Commuting set of operators (misunderstanding)

[Somali_Physicist]

I don’t see how the definition of |a_n> transmorphs into the statement involving the kroneck delta functions.

 

[PeterDonis]

I don’t see how the definition of |a_n> transmorphs into the statement involving the kroneck delta functions.

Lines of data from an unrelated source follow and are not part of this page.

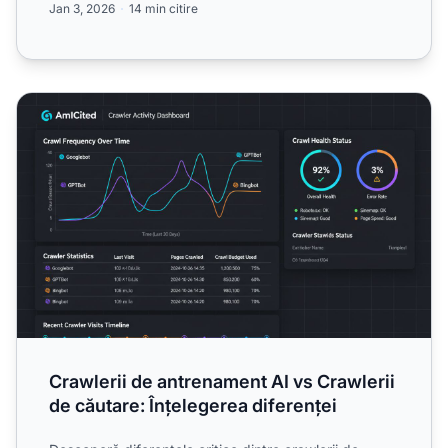
Jan 3, 2026
14 min citire
Crawlerii de antrenament AI vs Crawlerii de căutare: Înțele
Crawlerii de antrenament AI vs Crawlerii
de căutare: Înțelegerea diferenței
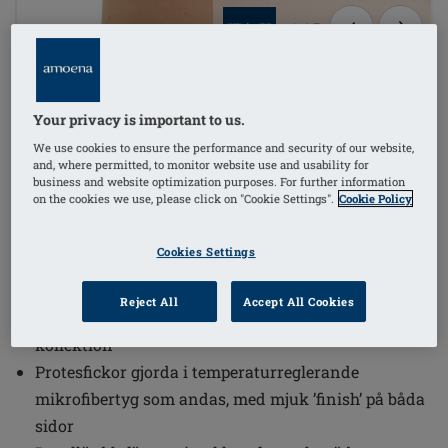
1
/
5
(2)
Beställningsnummer: 44763 Karolina
SB
Your privacy is important to us.
PRIS SEK565.00
We use cookies to ensure the performance and security of our website,
and, where permitted, to monitor website use and usability for
Önskar du beställa något?
i
business and website optimization purposes. For further information
on the cookies we use, please click on "Cookie Settings".
Cookie Policy
Cookies Settings
Fina spetsdetaljer för en lyxig look du kommer att
älska
Reject All
Accept All Cookies
Senaste färguppdateringen för vår tidlösa Karolina
kollektion
Protesfickor gjorda i temperaturreglerande
mikrofibertyg som andas, med mjuk ’finish’ på båda
sidor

What definition and what statement? Please give specific references.

 

[Somali_Physicist]

What definition and what statement? Please give specific references.

Apologies

 

[stevendaryl]

Apologies

So we have two different complete bases:

$|a_n\rangle$

$|b_m\rangle$

If we let $C_{nm} = \langle b_m|a_n\rangle$, then you can write:

$|a_n\rangle = \sum_m C_{nm} |b_m\rangle$

At this point, they are just defining $|(a_n) b\rangle$ to be $\sum_m C_{nm} \ \delta_{b, b_m}|b_m\rangle$. The point of the $\delta_{b, b_m}$ is to include only those terms such that $b_m = b$. It's just a fact that:

$\sum_m C_{nm} |b_m\rangle = \sum_b \sum_m C_{nm} \ \delta_{b, b_m}|b_m\rangle = \sum_b |(a_n) b\rangle$

So:

$|a_n\rangle = \sum_b |(a_n) b\rangle$